Le principe est fascinant : puiser dans le réel, capter la voix de personnes de tous horizons et tenter d’en extraire une vérité. Pour ce "mystère Québec", on rencontre quatre personnages : une militante écologiste et féministe, un conteur autochtone de Wendake, un homme d’affaires libertarien habitué des ondes d'une radio de droite, et un travailleur en économie sociale attaché aux valeurs très traditionnelles. L’équilibre entre les genres laisse à désirer, mais soit; ils débattent de sujets sensibles : tramway, féminisme, immigration… tout ce qui attise les passions et provoque les querelles.

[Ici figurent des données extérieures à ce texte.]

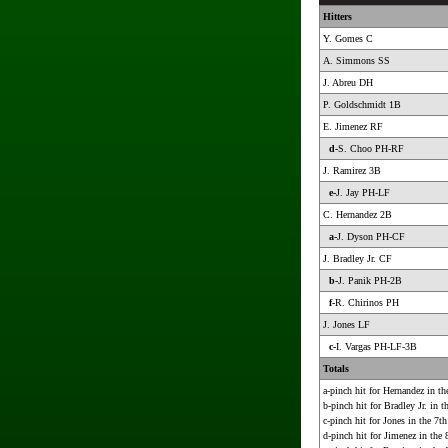
Hitters
Y. Gomes C
A. Simmons SS
J. Abreu DH
P. Goldschmidt 1B
E. Jimenez RF
d-
S. Choo PH-RF
J. Ramirez 3B
e-
J. Jay PH-LF
C. Hernandez 2B
a-
J. Dyson PH-CF
J. Bradley Jr. CF
b-
J. Panik PH-2B
f-
R. Chirinos PH
J. Jones LF
c-
I. Vargas PH-LF-3B
Totals
a-pinch hit for Hernandez in th
b-pinch hit for Bradley Jr. in t
c-pinch hit for Jones in the 7th
d-pinch hit for Jimenez in the 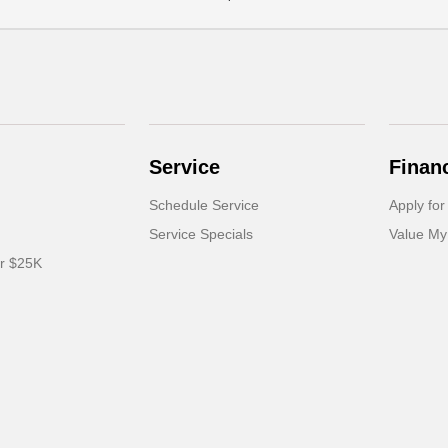
Service
Finan
Schedule Service
Apply for
Service Specials
Value My
er $25K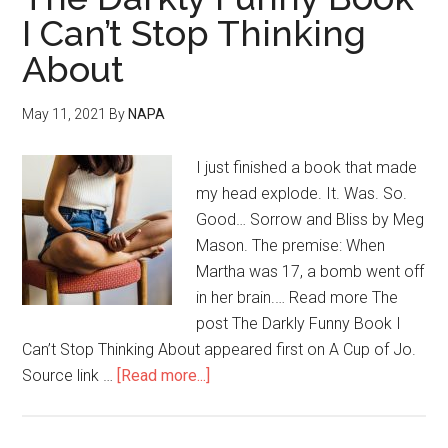
I Can’t Stop Thinking
About
May 11, 2021
By
NAPA
I just finished a book that made
my head explode. It. Was. So.
Good… Sorrow and Bliss by Meg
Mason. The premise: When
Martha was 17, a bomb went off
in her brain.… Read more The
post The Darkly Funny Book I
Can’t Stop Thinking About appeared first on A Cup of Jo.
Source link …
[Read more...]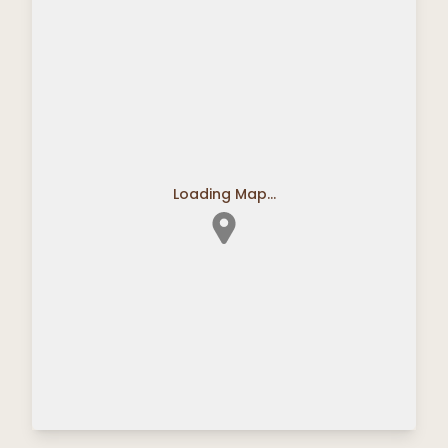
Loading Map...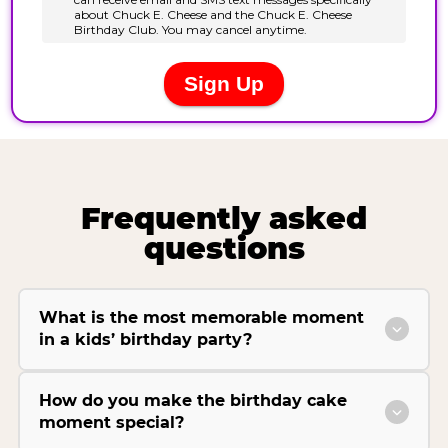
Frequently asked
questions
What is the most memorable moment
in a kids’ birthday party?
How do you make the birthday cake
moment special?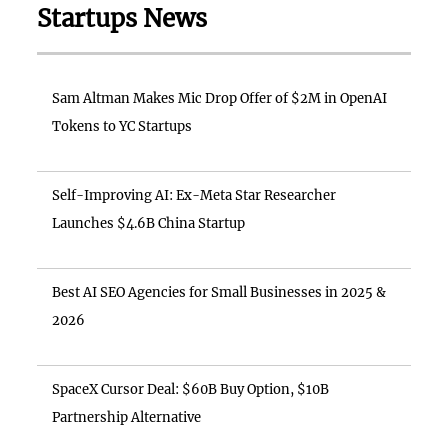
Startups News
Sam Altman Makes Mic Drop Offer of $2M in OpenAI
Tokens to YC Startups
Self-Improving AI: Ex-Meta Star Researcher
Launches $4.6B China Startup
Best AI SEO Agencies for Small Businesses in 2025 &
2026
SpaceX Cursor Deal: $60B Buy Option, $10B
Partnership Alternative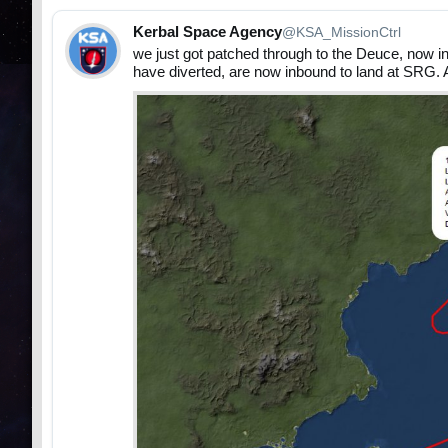
Kerbal Space Agency
@KSA_MissionCtrl
we just got patched through to the Deuce, now 
have diverted, are now inbound to land at SRG. 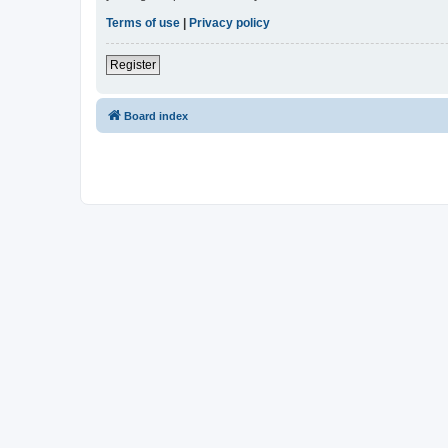
Terms of use
|
Privacy policy
Register
Board index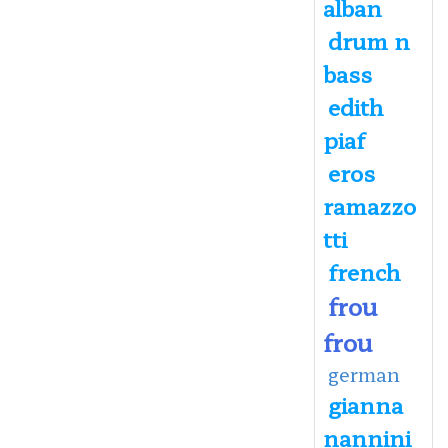
alban
drum n
bass
edith
piaf
eros
ramazzo
tti
french
frou
frou
german
gianna
nannini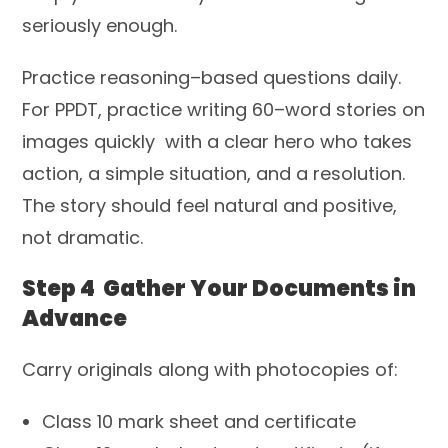
seriously enough.
Practice reasoning–based questions daily.
For PPDT, practice writing 60–word stories on
images quickly with a clear hero who takes
action, a simple situation, and a resolution.
The story should feel natural and positive,
not dramatic.
Step 4 Gather Your Documents in
Advance
Carry originals along with photocopies of:
Class 10 mark sheet and certificate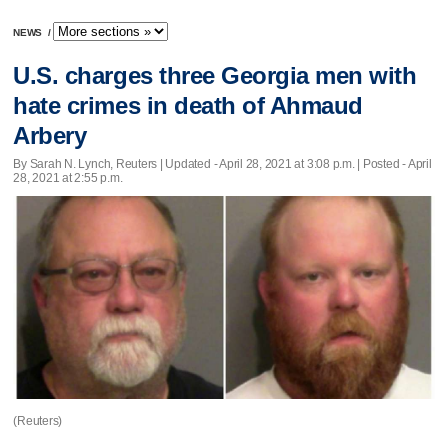
NEWS
/
U.S. charges three Georgia men with
hate crimes in death of Ahmaud
Arbery
By Sarah N. Lynch, Reuters |
Updated
- April 28, 2021 at 3:08 p.m. | Posted - April
28, 2021 at 2:55 p.m.
(Reuters)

On pourrait craindre un traitement trop caricatural, mais non : la pièce surprend par sa subtilité. Les échanges sont riches, parfois drôles, parfois tendus, et l’expérience pousse à sortir de nos bulles de pensée. L'écriture, tirée de verbatim, est soignée, construite pour capturer la complexité de ces discussions. On y trouve toujours de quoi se reconnaître, en partie. Mais c’est peut-être là le principal écueil de la pièce. En premier lieu, l’écriture est si maîtrisée qu’elle met toutes les opinions sur un pied d’égalité. Ce souci de neutralité, propre au théâtre documentaire, tend à relativiser les idées, laissant entendre que toutes se valent, même celles qui remettent en question des droits fondamentaux. On confie au public le soin de se faire un avis, mais le risque est qu’il en ressorte désabusé, adoptant le “mon positionnement idéologique? j’m’en crisse” d’un des personnages. Une approche intéressante, mais périlleuse, qui demande un certain esprit critique et une bonne culture politique pour mettre les arguments des uns et des autres en perspective.

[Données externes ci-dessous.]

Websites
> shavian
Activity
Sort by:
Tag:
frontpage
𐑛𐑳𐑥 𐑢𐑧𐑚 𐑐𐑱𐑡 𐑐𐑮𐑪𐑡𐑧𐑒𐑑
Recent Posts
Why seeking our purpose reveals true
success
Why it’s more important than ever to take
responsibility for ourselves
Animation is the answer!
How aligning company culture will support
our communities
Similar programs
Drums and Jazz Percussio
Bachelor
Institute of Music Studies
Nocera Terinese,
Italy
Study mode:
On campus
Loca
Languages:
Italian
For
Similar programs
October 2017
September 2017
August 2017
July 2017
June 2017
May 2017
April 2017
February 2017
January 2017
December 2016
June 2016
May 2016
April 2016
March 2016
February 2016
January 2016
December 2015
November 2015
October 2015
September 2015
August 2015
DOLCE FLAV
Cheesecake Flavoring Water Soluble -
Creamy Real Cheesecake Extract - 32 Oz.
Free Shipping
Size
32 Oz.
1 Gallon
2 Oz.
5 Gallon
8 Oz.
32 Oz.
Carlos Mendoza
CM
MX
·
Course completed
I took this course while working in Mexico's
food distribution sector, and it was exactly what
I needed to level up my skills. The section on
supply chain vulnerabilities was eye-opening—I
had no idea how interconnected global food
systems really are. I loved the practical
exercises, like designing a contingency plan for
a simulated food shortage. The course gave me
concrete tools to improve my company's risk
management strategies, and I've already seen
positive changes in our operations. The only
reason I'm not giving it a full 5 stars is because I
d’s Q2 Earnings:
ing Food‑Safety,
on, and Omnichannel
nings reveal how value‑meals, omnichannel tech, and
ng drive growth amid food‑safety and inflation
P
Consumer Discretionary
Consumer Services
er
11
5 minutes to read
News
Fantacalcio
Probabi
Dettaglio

Ensuite, la pièce résume une soirée entière en une sélection d’échanges jugés essentiels, voire quintessentiels, par les auteurs. On semble avoir esquivé certains a qui arguments mènent à certaines réflexions ou réactions. Il est par exemple difficile de comprendre les réactions à fleur de peau de la gauchiste de service sur certaines choses dont on ne retient que l’émotivité irrationnelle, alors que les arguments du libertarien ou du conservateur sont intelligents et raisonnés. Tout ceci donnent une allure modérée et calculée à des discours pourtant tranchants. Et on pourrait se demander s’il y a eu un suivi auprès des participants originaux, tant cette expérience semble marquante.
La mise en scène est remarquable, avec une disposition bifrontale qui place le public autour d'une table centrale, recréant le repas initial. Chaque entrée en scène des acteurs est marquée par une chorégraphie qui donne le ton de leur personnage, et les effets de rembobinage des interventions ajoutent une touche ingénieuse à l’ensemble.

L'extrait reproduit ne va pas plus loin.